The deal for San Francisco-based Ballou Plum Wealth Advisors raises EP Wealth's AUM to about $2.3 billion.

Ballou Plum managed $300 million for clients and Moore Financial Group, which EP acquired last year, managed $60 million in Littleton, Colo., at the time of its purchase.

SECOND DEAL OF WEEK

Terms of the Ballou Plum purchase were not disclosed.

It's also the second deal of the week for David Selig, the M&A consultant and CEO of Advice Dynamics Partner who the Torrance, Calif.-based firm hired in 2013 to help fuel its inorganic goals.

Selig also brokered a merger of two Colorado firms to form Colorado Financial Management.

Read more: Merger of 2 RIAs Creates $1.25B RIA Colorado Financial

Combining EP Wealth with Ballou Plum will enable the new firm to "be able to expand upon the services that we specifically offer to women," says EP Wealth's president, Patrick Goshtigian.

'GO-TO FIRM FOR HNW WOMEN'

Ballou and her partner Marilyn Plum "are known in the Bay Area as kind of the go-to firm for high net worth women and their families," Ballou notes.

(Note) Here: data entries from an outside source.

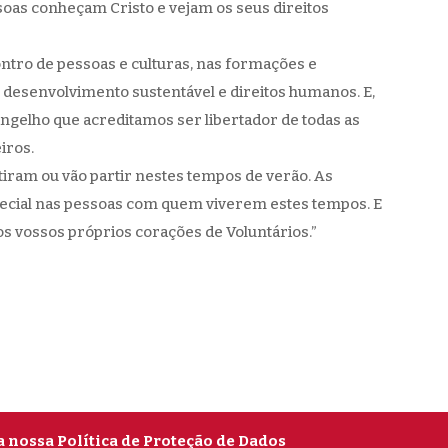
soas conheçam Cristo e vejam os seus direitos
ontro de pessoas e culturas, nas formações e
 desenvolvimento sustentável e direitos humanos. E,
angelho que acreditamos ser libertador de todas as
iros.
iram ou vão partir nestes tempos de verão. As
ecial nas pessoas com quem viverem estes tempos. E
 vossos próprios corações de Voluntários.”
a nossa Política de Proteção de Dados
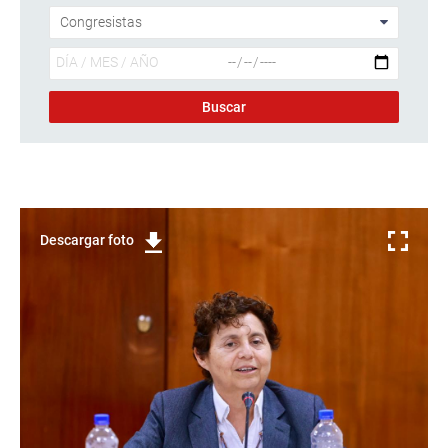
Descargar foto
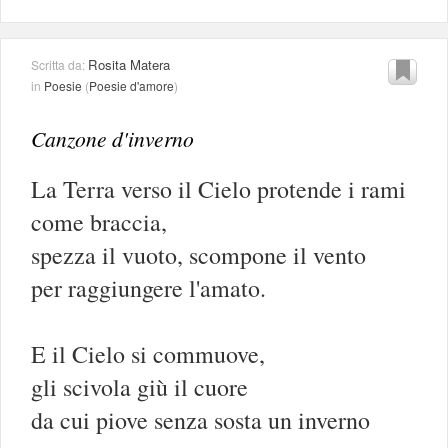
Rosita Matera
Scritta da:
in
Poesie
(
Poesie d'amore
)
Canzone d'inverno
La Terra verso il Cielo protende i rami
come braccia,
spezza il vuoto, scompone il vento
per raggiungere l'amato.
E il Cielo si commuove,
gli scivola giù il cuore
da cui piove senza sosta un inverno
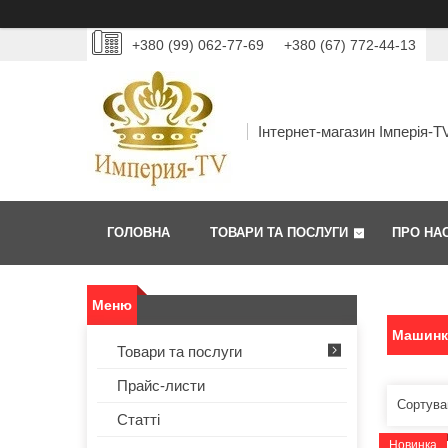
+380 (99) 062-77-69
+380 (67) 772-44-13
Інтернет-магазин Імперія-T
ГОЛОВНА
ТОВАРИ ТА ПОСЛУГИ
ПРО НА
Машинк
Товари та послуги
Прайс-листи
Статті
Новинка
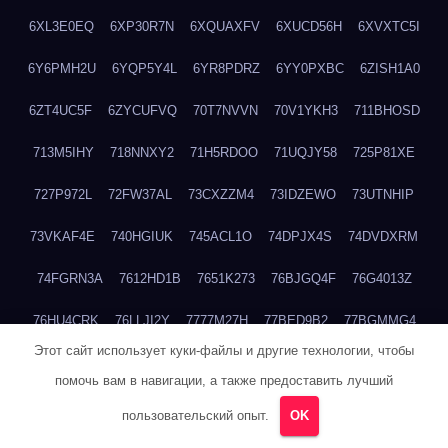
6XL3E0EQ
6XP30R7N
6XQUAXFV
6XUCD56H
6XVXTC5I
6Y6PMH2U
6YQP5Y4L
6YR8PDRZ
6YY0PXBC
6ZISH1A0
6ZT4UC5F
6ZYCUFVQ
70T7NVVN
70V1YKH3
711BHOSD
713M5IHY
718NNXY2
71H5RDOO
71UQJY58
725P81XE
727P972L
72FW37AL
73CXZZM4
73IDZEWO
73UTNHIP
73VKAF4E
740HGIUK
745ACL1O
74DPJX4S
74DVDXRM
74FGRN3A
7612HD1B
7651K273
76BJGQ4F
76G4013Z
76HU4CRK
76LLJI2Y
7777M27H
77BED9B2
77BGMMG4
Этот сайт использует куки-файлы и другие технологии, чтобы
77S55623
77TABW20
780FZHSV
78Q29S80
78XWEZ88
помочь вам в навигации, а также предоставить лучший
792RHX5L
7939XN0C
796YV3DQ
79GHS38T
79L8YFMC
пользовательский опыт.
OK
79V4EL6D
7A7B2KTK
7A7E8AHI
7AEEJVFI
7AGCKJXN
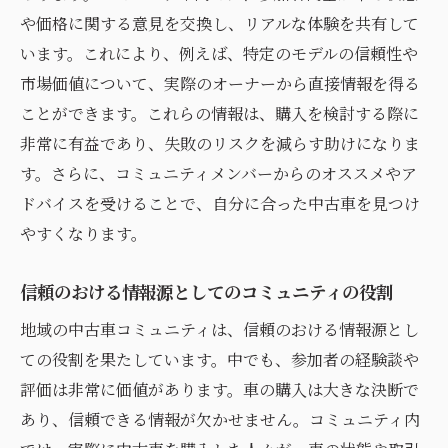
や価格に関する意見を交換し、リアルな体験を共有して
います。これにより、例えば、特定のモデルの信頼性や
市場価値について、実際のオーナーから直接情報を得る
ことができます。これらの情報は、購入を検討する際に
非常に有益であり、失敗のリスクを減らす助けになりま
す。さらに、コミュニティメンバーからのオススメやア
ドバイスを受けることで、自分に合った中古車を見つけ
やすくなります。
信頼のおける情報源としてのコミュニティの役割
地域の中古車コミュニティは、信頼のおける情報源とし
ての役割を果たしています。中でも、参加者の経験談や
評価は非常に価値があります。車の購入は大きな決断で
あり、信頼できる情報が欠かせません。コミュニティ内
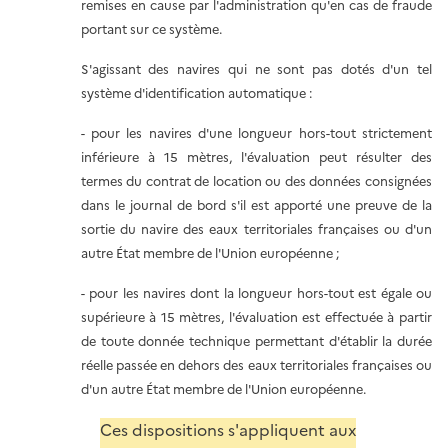
remises en cause par l'administration qu'en cas de fraude
portant sur ce système.
S'agissant des navires qui ne sont pas dotés d'un tel
système d'identification automatique :
- pour les navires d'une longueur hors-tout strictement
inférieure à 15 mètres, l'évaluation peut résulter des
termes du contrat de location ou des données consignées
dans le journal de bord s'il est apporté une preuve de la
sortie du navire des eaux territoriales françaises ou d'un
autre État membre de l'Union européenne ;
- pour les navires dont la longueur hors-tout est égale ou
supérieure à 15 mètres, l'évaluation est effectuée à partir
de toute donnée technique permettant d'établir la durée
réelle passée en dehors des eaux territoriales françaises ou
d'un autre État membre de l'Union européenne.
Ces dispositions s'appliquent aux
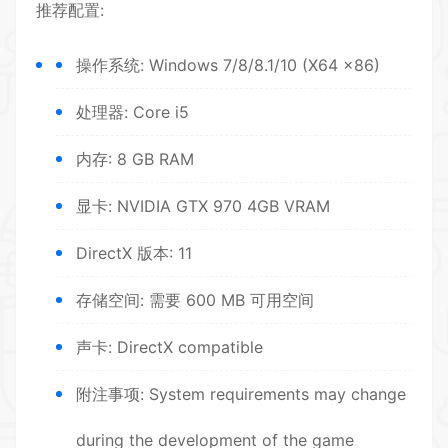
推荐配置:
操作系统: Windows 7/8/8.1/10 (X64 x86)
处理器: Core i5
内存: 8 GB RAM
显卡: NVIDIA GTX 970 4GB VRAM
DirectX 版本: 11
存储空间: 需要 600 MB 可用空间
声卡: DirectX compatible
附注事项: System requirements may change
during the development of the game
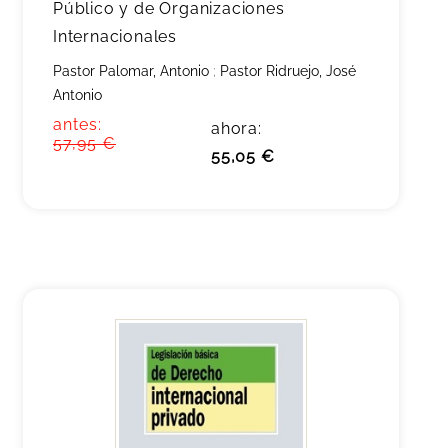
Público y de Organizaciones
Internacionales
Pastor Palomar, Antonio
;
Pastor Ridruejo, José
Antonio
antes:
ahora:
57,95 €
55,05 €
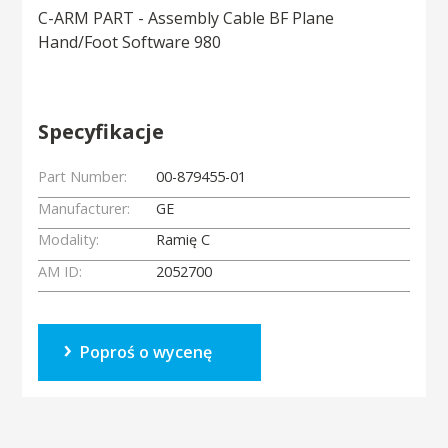
C-ARM PART - Assembly Cable BF Plane
Hand/Foot Software 980
Specyfikacje
Part Number:
00-879455-01
Manufacturer:
GE
Modality:
Ramię C
AM ID:
2052700
Poproś o wycenę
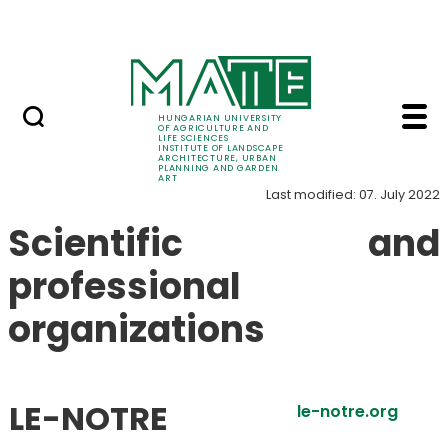
Skip to Main Content
World
World - Institute of 
World
HUNGARIAN UNIVERSITY
OF AGRICULTURE AND
LIFE SCIENCES
INSTITUTE OF LANDSCAPE
ARCHITECTURE, URBAN
PLANNING AND GARDEN
ART
Last modified: 07. July 2022
Scientific and
professional
organizations
LE-NOTRE
le-notre.org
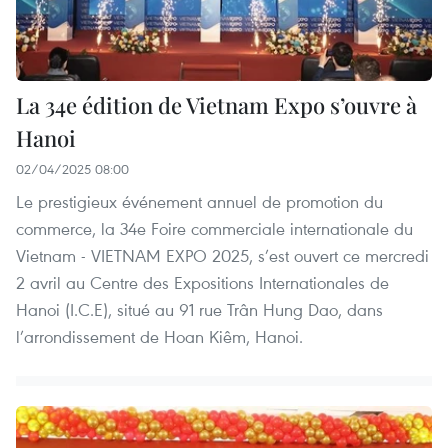
La 34e édition de Vietnam Expo s’ouvre à
Hanoi
02/04/2025 08:00
Le prestigieux événement annuel de promotion du
commerce, la 34e Foire commerciale internationale du
Vietnam - VIETNAM EXPO 2025, s’est ouvert ce mercredi
2 avril au Centre des Expositions Internationales de
Hanoi (I.C.E), situé au 91 rue Trân Hung Dao, dans
l’arrondissement de Hoan Kiêm, Hanoi.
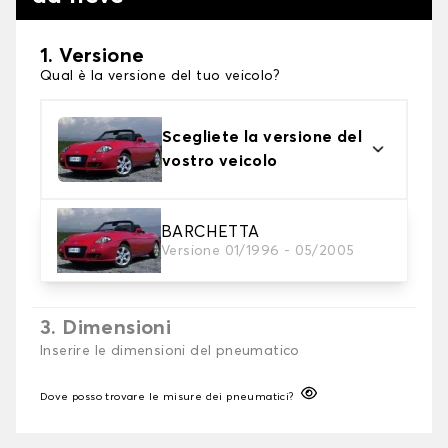
1. Versione
Qual è la versione del tuo veicolo?
Scegliete la versione del
vostro veicolo
2. Finitura a calza
BARCHETTA
Versione 01/1996 - 05/2005
Scegli le calze da neve adatte alle tue necessità
3. Dimensioni
Inserire le dimensioni del pneumatico
Dove posso trovare le misure dei pneumatici?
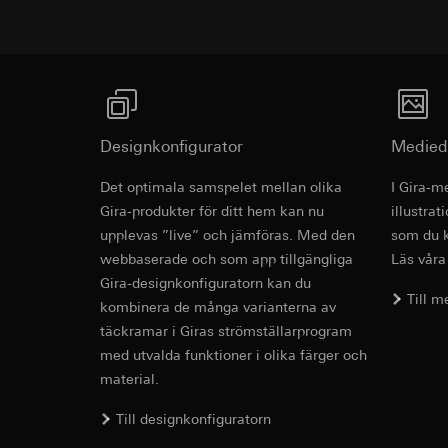
Användning av tj
Överförande till tre
Följdbearbetning
förmedling av dina p
https://www.linkedi
Mottagare:
Vimeo,
Livslängd för cooki
Överförande till tre
Tredje land: USA
Google Ads (
Reglering/garant
Designkonfigurator
Medied
avsnitt 1, samtyc
Databehandlingssyf
Livslängd för cooki
Google Ads använder
Det optimala samspelet mellan olika
I Gira-m
sökresultat och and
Revit fil fö
Gira-produkter för ditt hem kan nu
illustra
Kategorier av perso
Hotjar
upplevas ”live” och jämföras. Med den
som du k
och klockslag för b
Databehandlingssyf
webbaserade och som app tillgängliga
Läs våra
Rättslig grund och 
granska hur användar
Gira-designkonfiguratorn kan du
Användning av tj
sig på sidan.
Till 
kombinera de många varianterna av
Följdbearbetning
Kategorier av perso
täckramar i Giras strömställarprogram
Mottagare:
Rättslig grund och 
med utvalda funktioner i olika färger och
Interna avdelnin
Användning av tj
material.
Google Ireland L
Följdbearbetning
Information om h
Mottagare:
Till designkonfiguratorn
https://business.
Interna avdelnin
IFC fil för 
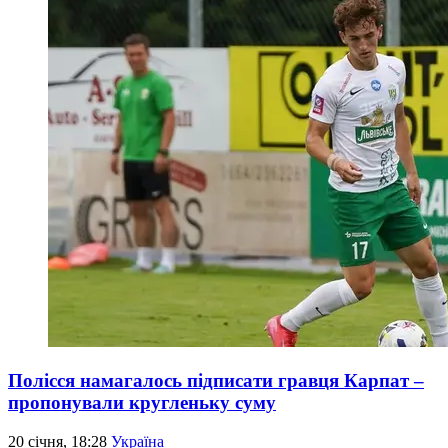
Полісся намагалось підписати гравця Карпат –
пропонували кругленьку суму
20 січня, 18:28
Україна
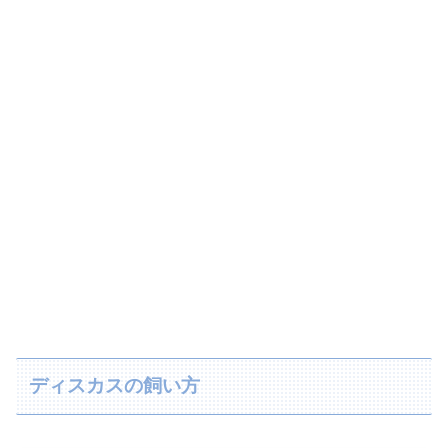
ディスカスの飼い方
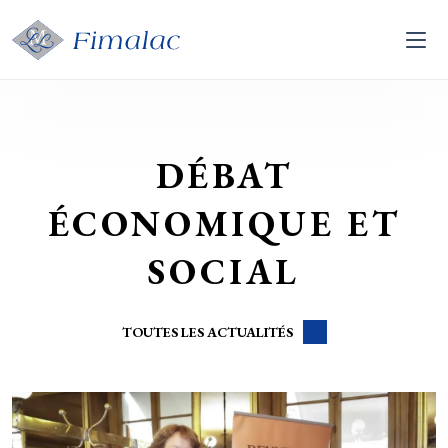
DÉBAT
ÉCONOMIQUE ET
SOCIAL
TOUTES LES ACTUALITÉS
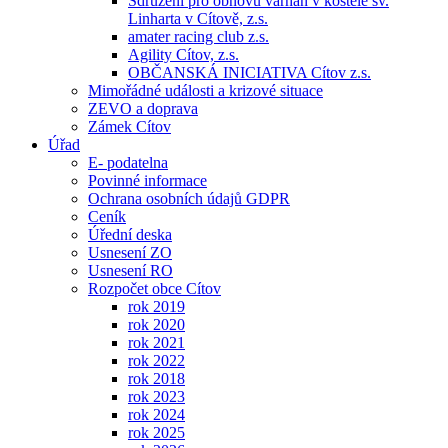
Sdružení pro obnovu varhan v kostele sv.
Linharta v Cítově, z.s.
amater racing club z.s.
Agility Cítov, z.s.
OBČANSKÁ INICIATIVA Cítov z.s.
Mimořádné události a krizové situace
ZEVO a doprava
Zámek Cítov
Úřad
E- podatelna
Povinné informace
Ochrana osobních údajů GDPR
Ceník
Úřední deska
Usnesení ZO
Usnesení RO
Rozpočet obce Cítov
rok 2019
rok 2020
rok 2021
rok 2022
rok 2018
rok 2023
rok 2024
rok 2025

The deal will free her up from management duties sufficiently to give her time to recruit more women advisors, she adds.

In making the move, Ballou Plum dropped its affiliation with the country's largest broker dealer, LPL Financial. EP Wealth dropped its own broker-dealer affiliation last year and debuted this month at No. 54 on Financial Planning's annual Top RIA list, which captures strictly independent firms.

ON LEAVING LPL

"We entertained the notion of being in [LPL's] hybrid program," Ballou says. Instead, "we decided to join forces with a completely fee-only independent RIA firm. We really admired the fact that they had gone through this journey themselves. That was another big attraction for us."

Transitioning Ballou Plum out of its longstanding relationship with LPL was the most challenging part of the deal, Selig says.

"That perceived safety net [with LPL] was more of a psychological barrier than anything else," Selig says. "It was very much a discovery process for Lynn and Marilyn that, at the end of the day, [independence] is a big advantage because you can pick best-of-breed practice management and business tools to best reflect your business."

'MORE TO COME'

The firm now has 17 advisors, four of whom are women, in five offices including its Torrance headquarters; Irvine, Calif.; West Los Angeles; San Francisco and Colorado.

"We are on our path to $5 billion … and I'm sure there will be more to come,"

Goshtigian says. "We are open to additional acquisitions or lift-outs of advisors."